The Daubert Court set forth the following considerations for a Federal court to consider in whether to allow expert testimony: (1) whether the expert’s technique or theory can be or has been tested—that is, whether the expert’s theory can be challenged in some objective sense, or whether it is instead simply a subjective, conclusory approach that cannot reasonably be assessed for reliability; (2) whether the technique or theory has been subject to peer review and publication; (3) the known or potential rate of error of the technique or theory when applied; (4) the existence and maintenance of standards and controls; and (5) whether the technique or theory has been generally accepted in the scientific community.

Subsequently, the United States Supreme Court held that these factors might also be applicable in assessing the reliability of nonscientific expert testimony, depending upon “the particular circumstances of the particular case at issue.” Kumho Tire Co. v. Carmichael, 526 U.S. 137 (1999).

The Expert does not have to have a doctorate in the subject involved or a Ph.D. in the matter of inquiry. Carl D. Haggard of The Haggard Law Firm likes to cite to judges who are questioning the “qualifications” of a particular Defense Expert that a mechanic blue-collar worker without a high school diploma who has changed tires all his life is qualified to give testimony that, in his opinion based on his extensive training and experience, the tire was not correctly mounted to the wheel – no matter that government experts with doctorates and Ph.D.’s have testified that the sidewall of the tire failed. Of course, all things being equal, you would want your Defense Expert to be addressed in court as “Doctor”.


A Defense Expert is not necessary in every case. Federal criminal cases do not always involve matters where the opinion of a Defense Expert would be admissible or even helpful to the defense. The federal government, through the Assistant US Attorney (AUSA) in charge of the prosecution is usually, almost always, expected to call one or more experts, usually beginning the Chief Investigator of the federal agency which brought the federal charges. The “Rule of Thumb” for Carl Haggard and The Haggard Law Firm in putting together the Defense Team in a particular case is whether the government and the AUSA in Charge of the prosecution is expected to call a government Expert to give an “opinion” on disputed facts or conclusions that the government wants the jury to believe in order to convict. If a critical matter is in dispute and the AUSA is expected to call a government Expert to try to convince the jury to find a Defendant guilty, then the Defense Team also needs a Defense Expert.

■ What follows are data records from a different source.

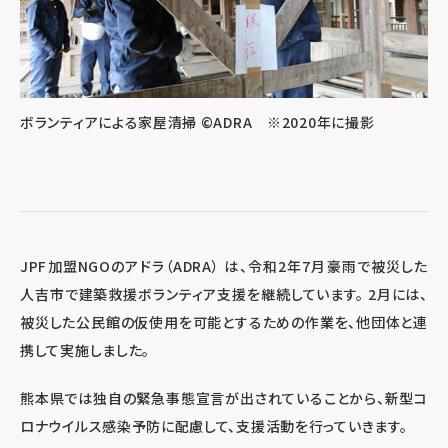
ボランティアによる家屋清掃 ©ADRA ※2020年に撮影
JPF加盟NGOのアドラ（ADRA） は、令和2年7月豪雨で被災した
人吉市で建築救援ボランティア支援を継続しています。 2月には、
被災した公民館の仮使用を可能とするための作業を、他団体と連
携して実施しました。
熊本県では独自の緊急事態宣言が出されていることから、新型コ
ロナウイルス感染予防に配慮して、支援活動を行っていきます。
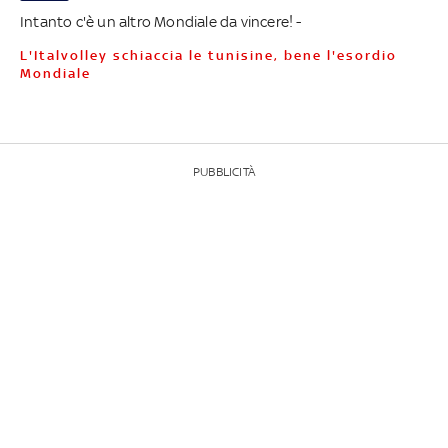
Intanto c'è un altro Mondiale da vincere! -
L'Italvolley schiaccia le tunisine, bene l'esordio
Mondiale
PUBBLICITÀ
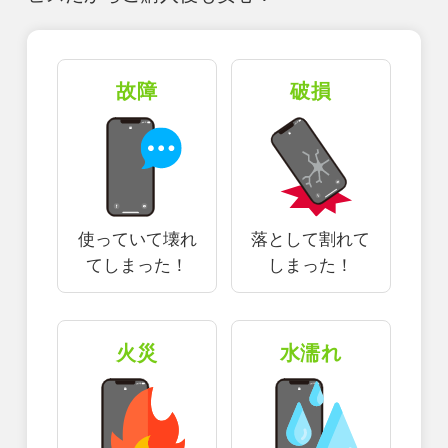
故障
破損
使っていて壊れ
落として割れて
てしまった！
しまった！
火災
水濡れ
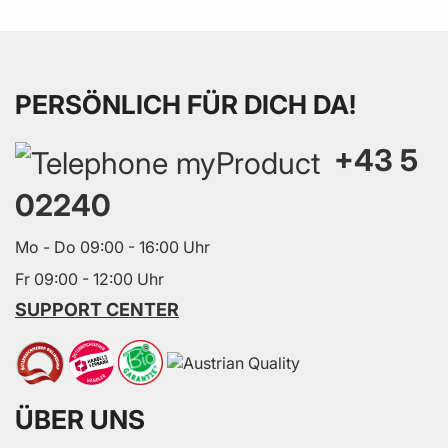
PERSÖNLICH FÜR DICH DA!
+43 5
02240
Mo - Do 09:00 - 16:00 Uhr
Fr 09:00 - 12:00 Uhr
SUPPORT CENTER
ÜBER UNS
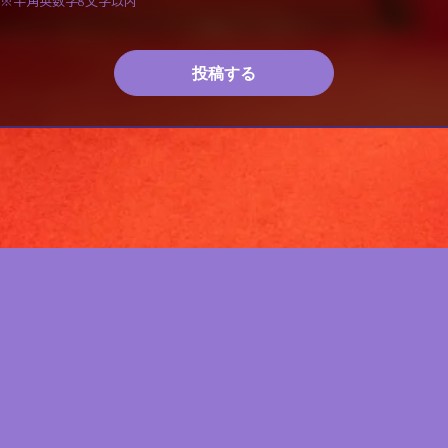
※半角英数字8文字以内
投稿する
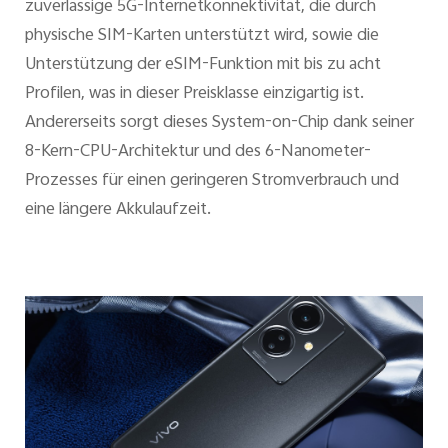
zuverlässige 5G-Internetkonnektivität, die durch
physische SIM-Karten unterstützt wird, sowie die
Unterstützung der eSIM-Funktion mit bis zu acht
Profilen, was in dieser Preisklasse einzigartig ist.
Andererseits sorgt dieses System-on-Chip dank seiner
8-Kern-CPU-Architektur und des 6-Nanometer-
Prozesses für einen geringeren Stromverbrauch und
eine längere Akkulaufzeit.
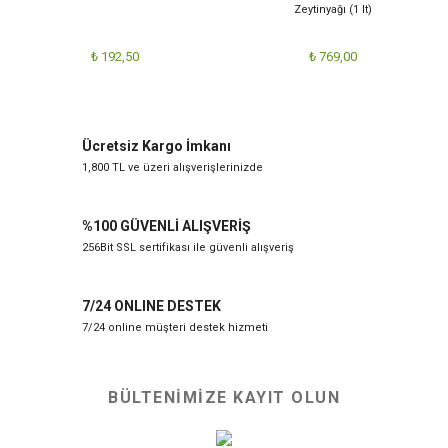
Zeytinyağı (1 lt)
₺ 192,50
₺ 769,00
Ücretsiz Kargo İmkanı
1,800 TL ve üzeri alışverişlerinizde
%100 GÜVENLİ ALIŞVERİŞ
256Bit SSL sertifikası ile güvenli alışveriş
7/24 ONLINE DESTEK
7/24 online müşteri destek hizmeti
BÜLTENİMİZE KAYIT OLUN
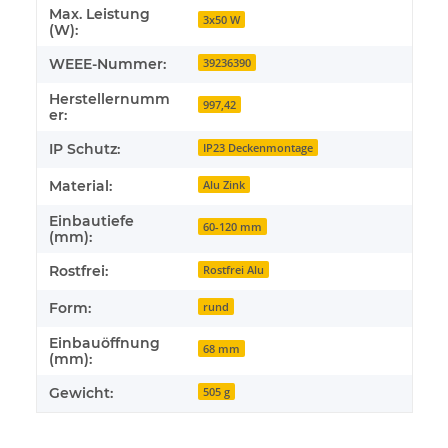
Max. Leistung
3x50 W
(W):
WEEE-Nummer:
39236390
Herstellernumm
997,42
er:
IP Schutz:
IP23 Deckenmontage
Material:
Alu Zink
Einbautiefe
60-120 mm
(mm):
Rostfrei:
Rostfrei Alu
Form:
rund
Einbauöffnung
68 mm
(mm):
Gewicht:
505 g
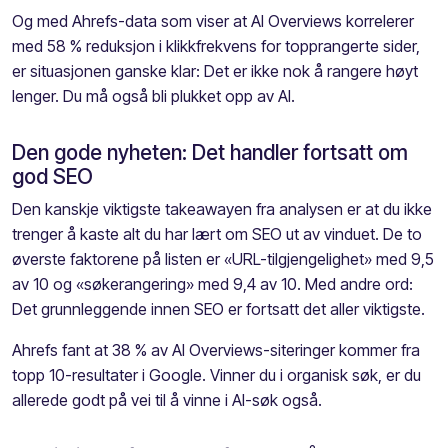
Og med Ahrefs-data som viser at AI Overviews korrelerer
med 58 % reduksjon i klikkfrekvens for topprangerte sider,
er situasjonen ganske klar: Det er ikke nok å rangere høyt
lenger. Du må også bli plukket opp av AI.
Den gode nyheten: Det handler fortsatt om
god SEO
Den kanskje viktigste takeawayen fra analysen er at du ikke
trenger å kaste alt du har lært om SEO ut av vinduet. De to
øverste faktorene på listen er «URL-tilgjengelighet» med 9,5
av 10 og «søkerangering» med 9,4 av 10. Med andre ord:
Det grunnleggende innen SEO er fortsatt det aller viktigste.
Ahrefs fant at 38 % av AI Overviews-siteringer kommer fra
topp 10-resultater i Google. Vinner du i organisk søk, er du
allerede godt på vei til å vinne i AI-søk også.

The answer may be surprising because what Experts charge vary greatly from case to case and from Expert to Expert. Experts who are well qualified, will work up a case and agree to present Expert Testimony favorable to the defense in court often charge a few thousand dollars to under ten thousand dollars. Obviously, the more specialized the matter of inquiry and the more work an Expert has to do, the more the Expert will charge. Expert Witness fees in specialized matters could be well into the tens of thousands of dollars. Carl Haggard and The Haggard Law Firm will seek to find an appropriate Defense Expert to recommend to the client to retain as part of the Defense Team.